_MATERIAL TO PROCESS_.
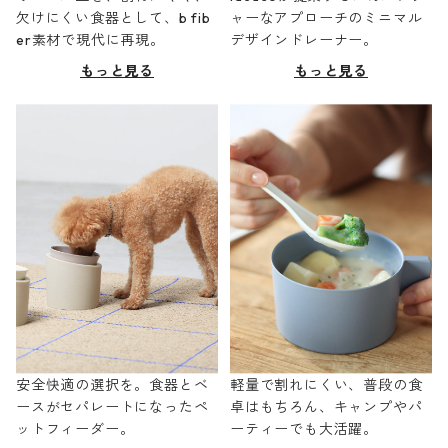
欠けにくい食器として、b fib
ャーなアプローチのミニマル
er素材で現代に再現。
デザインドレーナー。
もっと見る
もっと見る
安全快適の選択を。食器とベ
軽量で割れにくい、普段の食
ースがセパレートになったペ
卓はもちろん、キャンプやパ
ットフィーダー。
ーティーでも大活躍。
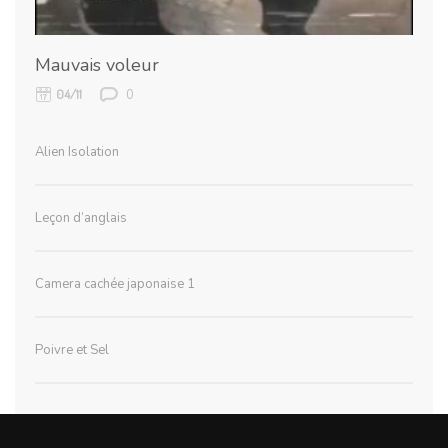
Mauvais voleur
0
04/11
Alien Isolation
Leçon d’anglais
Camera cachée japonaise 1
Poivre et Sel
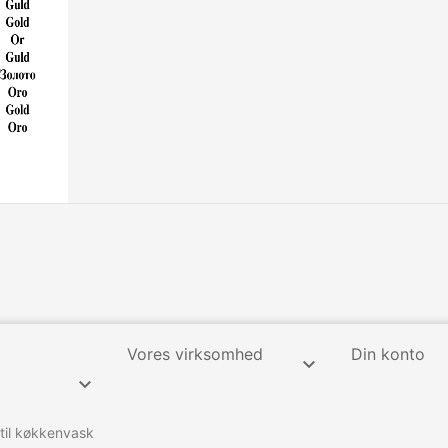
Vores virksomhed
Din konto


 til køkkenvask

==

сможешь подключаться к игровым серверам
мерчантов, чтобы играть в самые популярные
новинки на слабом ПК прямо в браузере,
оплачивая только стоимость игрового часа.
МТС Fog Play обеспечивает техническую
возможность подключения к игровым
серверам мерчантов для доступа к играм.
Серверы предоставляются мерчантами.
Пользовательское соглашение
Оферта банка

---

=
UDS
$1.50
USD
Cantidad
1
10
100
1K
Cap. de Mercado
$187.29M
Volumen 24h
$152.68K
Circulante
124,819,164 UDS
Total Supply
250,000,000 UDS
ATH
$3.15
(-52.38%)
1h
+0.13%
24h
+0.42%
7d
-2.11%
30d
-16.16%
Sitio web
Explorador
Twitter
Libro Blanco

_WHAT YOU SHOULD DO_.
Where a line of the listing holds the string "серверам", copy that line.

_FINISHED EXERCISE_.
сможешь подключаться к игровым серверам
серверам мерчантов для доступа к играм.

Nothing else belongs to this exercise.